To be sure, there were great errors, some in US policy-making, but the most egregious and unforgivable were by the UN, which seems to have replaced the Catholic Church in the minds of many Irish people - especially letter-writers to this newspaper - as the great Force For Good in the world. Actually, the UN is rotten to the core. We know its officials used the sanctions against Iraq to enrich themselves, actively collaborating with Saddam Hussein in the process. In the melancholy history of the appeasement of evil, there has never been such an egregious example of covert and corrupt assistance to tyranny being represented as effective opposition. That is what the UN did: and yet the UN remains - in the minds of the Irish bien-pensant anyway - the sole moral and legal authority for international police action.

The invasion of Iraq was politically and morally the most justified military action in my lifetime: but that it was so undertaken with so many misrepresentations as to cause, and with so little proper military preparation for such a mighty venture, should have spelt the end of the Bush presidency, and most of all, of Donald Rumsfeld's tenure at Defence. But that - alas - is not the nature of politics.

The battle for Falluja probably begins today as American minds are on the elections, and are less likely to count the coffins coming home.

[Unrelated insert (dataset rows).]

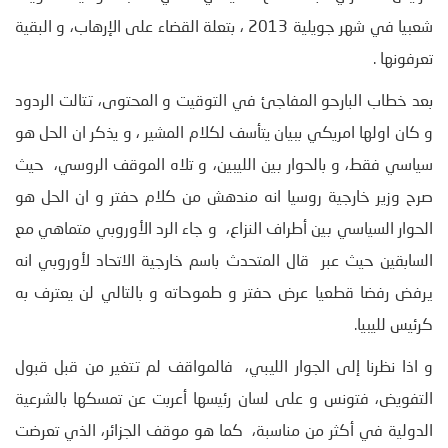
شعبيا في شهر جويلية 2013 ، بتعلة القضاء على الإرهاب، و البقية
تعرفونها .
بعد خطاب البارحو المفاجئ في التوقيت و المحتوى، تتالت الردود
و كان اولها امريكي ببيان يتأسف لكلام المشير ، و يذكر ان الحل هو
سياسي فقط، و بالحوار بين الليبين، و تلاه الموقف الروسي، حيث
صرح وزير خارجية روسيا انه مندهش من كلام حفتر و ان الحل هو
الحوار السياسي بين أطراف النزاع، و جاء الرد الأوروبي متماهي مع
السابقين حيث عبر قال المتحدث باسم خارجية الاتحاد لأوروبي انه
يرفض رفضا قطعيا عرض حفتر و طموحاته و بالتالي لن يعترف به
كرئيس لليبيا.
و اذا نظرنا إلى الجوار الليبي، فالمواقف لم تتغير من قبل قبول
التفويض، فتونس و على لسان رئيسها أعربت عن تمسكها بالشرعية
الدولية في أكثر من مناسبة، كما هو موقف الجزائر، الذي تعرضت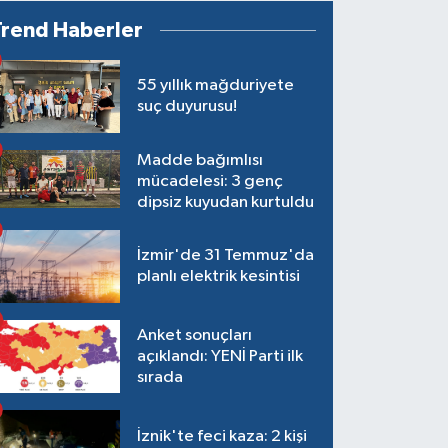
Trend Haberler
55 yıllık mağduriyete
suç duyurusu!
Madde bağımlısı
mücadelesi: 3 genç
dipsiz kuyudan kurtuldu
İzmir'de 31 Temmuz'da
planlı elektrik kesintisi
Anket sonuçları
açıklandı: YENİ Parti ilk
sırada
İznik'te feci kaza: 2 kişi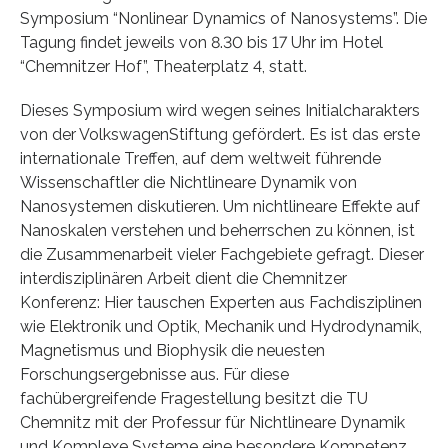
Symposium “Nonlinear Dynamics of Nanosystems”. Die
Tagung findet jeweils von 8.30 bis 17 Uhr im Hotel
“Chemnitzer Hof”, Theaterplatz 4, statt.
Dieses Symposium wird wegen seines Initialcharakters
von der VolkswagenStiftung gefördert. Es ist das erste
internationale Treffen, auf dem weltweit führende
Wissenschaftler die Nichtlineare Dynamik von
Nanosystemen diskutieren. Um nichtlineare Effekte auf
Nanoskalen verstehen und beherrschen zu können, ist
die Zusammenarbeit vieler Fachgebiete gefragt. Dieser
interdisziplinären Arbeit dient die Chemnitzer
Konferenz: Hier tauschen Experten aus Fachdisziplinen
wie Elektronik und Optik, Mechanik und Hydrodynamik,
Magnetismus und Biophysik die neuesten
Forschungsergebnisse aus. Für diese
fachübergreifende Fragestellung besitzt die TU
Chemnitz mit der Professur für Nichtlineare Dynamik
und Komplexe Systeme eine besondere Kompetenz.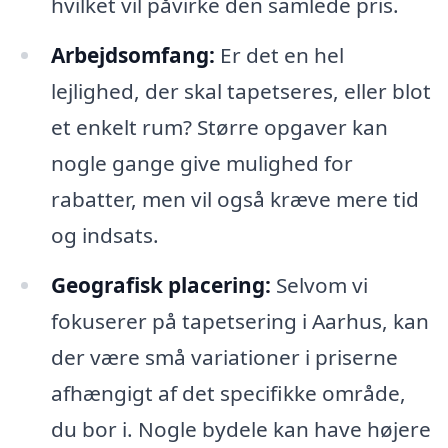
hvilket vil påvirke den samlede pris.
Arbejdsomfang:
Er det en hel
lejlighed, der skal tapetseres, eller blot
et enkelt rum? Større opgaver kan
nogle gange give mulighed for
rabatter, men vil også kræve mere tid
og indsats.
Geografisk placering:
Selvom vi
fokuserer på tapetsering i Aarhus, kan
der være små variationer i priserne
afhængigt af det specifikke område,
du bor i. Nogle bydele kan have højere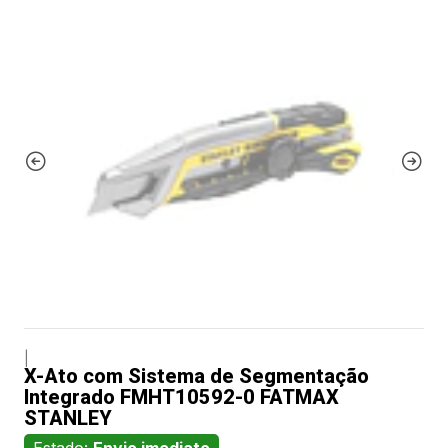
|
X-Ato com Sistema de Segmentação
Integrado FMHT10592-0 FATMAX
STANLEY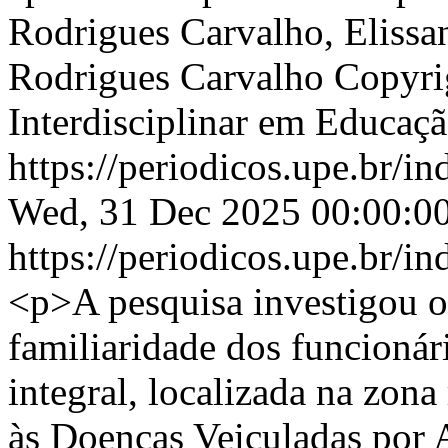
Rodrigues Carvalho, Elissa
Rodrigues Carvalho
Copyri
Interdisciplinar em Educaç
https://periodicos.upe.br/i
Wed, 31 Dec 2025 00:00:0
https://periodicos.upe.br/i
<p>A pesquisa investigou o
familiaridade dos funcioná
integral, localizada na zona
às Doenças Veiculadas por 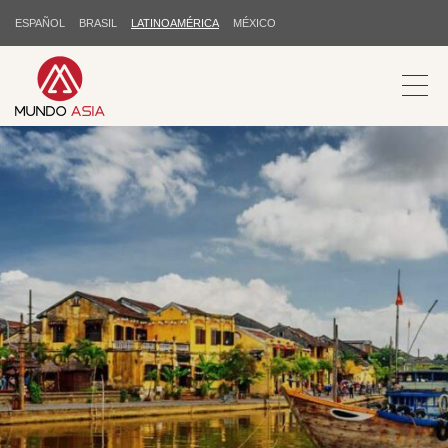
ESPAÑOL
BRASIL
LATINOAMÉRICA
MÉXICO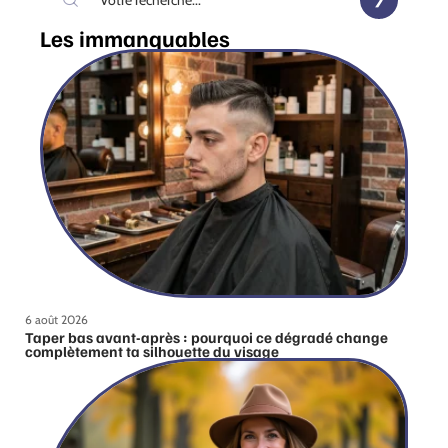
Les immanquables
6 août 2026
Taper bas avant-après : pourquoi ce dégradé change
complètement ta silhouette du visage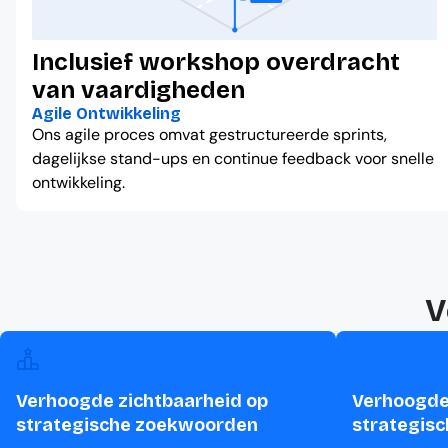
Inclusief workshop overdracht
van vaardigheden
Agile Ontwikkeling
Ons agile proces omvat gestructureerde sprints,
dagelijkse stand-ups en continue feedback voor snelle
ontwikkeling.
V
Verhoogde zichtbaarheid op
Verhoogde
strategische zoekwoorden
strategis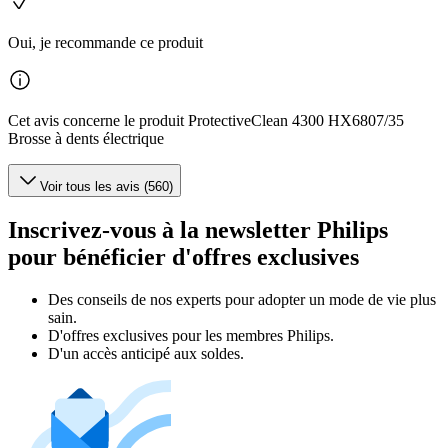
Oui, je recommande ce produit
Cet avis concerne le produit ProtectiveClean 4300 HX6807/35
Brosse à dents électrique
Voir tous les avis (560)
Inscrivez-vous à la newsletter Philips
pour bénéficier d'offres exclusives
Des conseils de nos experts pour adopter un mode de vie plus
sain.
D'offres exclusives pour les membres Philips.
D'un accès anticipé aux soldes.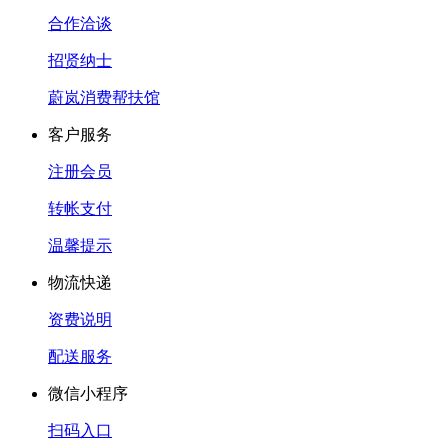
合作洽谈
招贤纳士
蔚岚消费帮扶馆
客户服务
注册会员
转帐支付
温馨提示
物流快递
资费说明
配送服务
微信小程序
扫码入口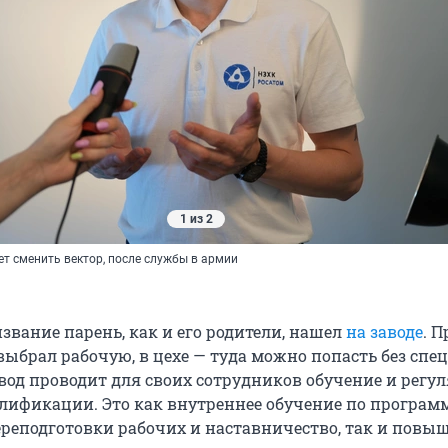
1 из 2
ет сменить вектор, после службы в армии
извание парень, как и его родители, нашел
на заводе
. П
выбрал рабочую, в цехе — туда можно попасть без спе
авод проводит для своих сотрудников обучение и регу
ификации. Это как внутреннее обучение по програм
ереподготовки рабочих и наставничество, так и повы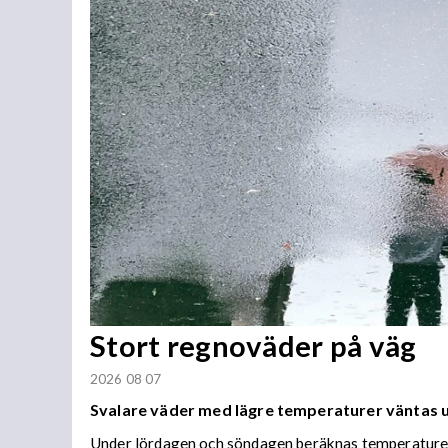
Stort regnoväder på väg
2026 08 07
Svalare väder med lägre temperaturer väntas
Under lördagen och söndagen beräknas temperaturer 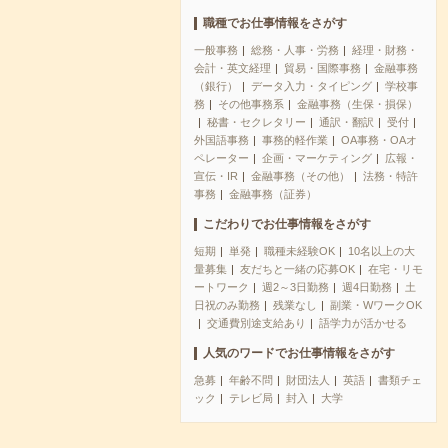
職種でお仕事情報をさがす
一般事務
総務・人事・労務
経理・財務・
会計・英文経理
貿易・国際事務
金融事務
（銀行）
データ入力・タイピング
学校事
務
その他事務系
金融事務（生保・損保）
秘書・セクレタリー
通訳・翻訳
受付
外国語事務
事務的軽作業
OA事務・OAオ
ペレーター
企画・マーケティング
広報・
宣伝・IR
金融事務（その他）
法務・特許
事務
金融事務（証券）
こだわりでお仕事情報をさがす
短期
単発
職種未経験OK
10名以上の大
量募集
友だちと一緒の応募OK
在宅・リモ
ートワーク
週2～3日勤務
週4日勤務
土
日祝のみ勤務
残業なし
副業・WワークOK
交通費別途支給あり
語学力が活かせる
人気のワードでお仕事情報をさがす
急募
年齢不問
財団法人
英語
書類チェ
ック
テレビ局
封入
大学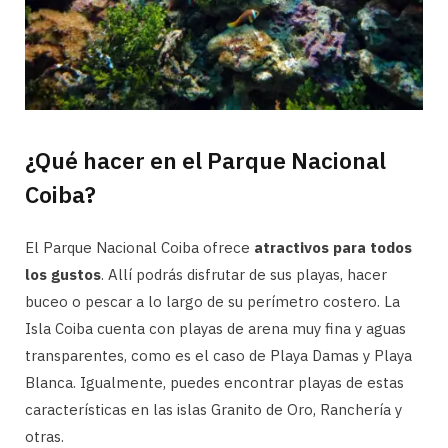
¿Qué hacer en el Parque Nacional
Coiba?
El Parque Nacional Coiba ofrece
atractivos para todos
los gustos
. Allí podrás disfrutar de sus playas, hacer
buceo o pescar a lo largo de su perímetro costero. La
Isla Coiba cuenta con playas de arena muy fina y aguas
transparentes, como es el caso de Playa Damas y Playa
Blanca. Igualmente, puedes encontrar playas de estas
características en las islas Granito de Oro, Ranchería y
otras.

There will be many - but not nearly as many coffins as those containing the Iraqi dead; yet a simple US withdrawal from Iraq will not lessen the numbers of Iraqi dead, or make the world a safer place.

The planet that existed when George W. Bush was elected is gone for ever, and we can never regain the certainties and the pieties which we took so effortlessly for granted. That world did not know of the existence of a cult of suicide bombers, or of an army of Islamic Hannibal Lecter cut-throats. Now there is barely a child anywhere whose psyche is not in some sense shaped about types of human evil which four years ago were beyond the imagination of even the most deranged and deviant of adults.

The tragedy for the US and the world is that George Bush's opponent is such an unprincipled and vapid opportunist, with a score of years in the Senate achieving nothing. But there we are. What is, is. The election will make no difference to the war.

It must be fought and it must be won so that the people of Iraq will one day know the freedom for which so many brave Americans have already given their lives.

For unlike what goes in the polling booths of the US today, on that issue anyway, there is no choice.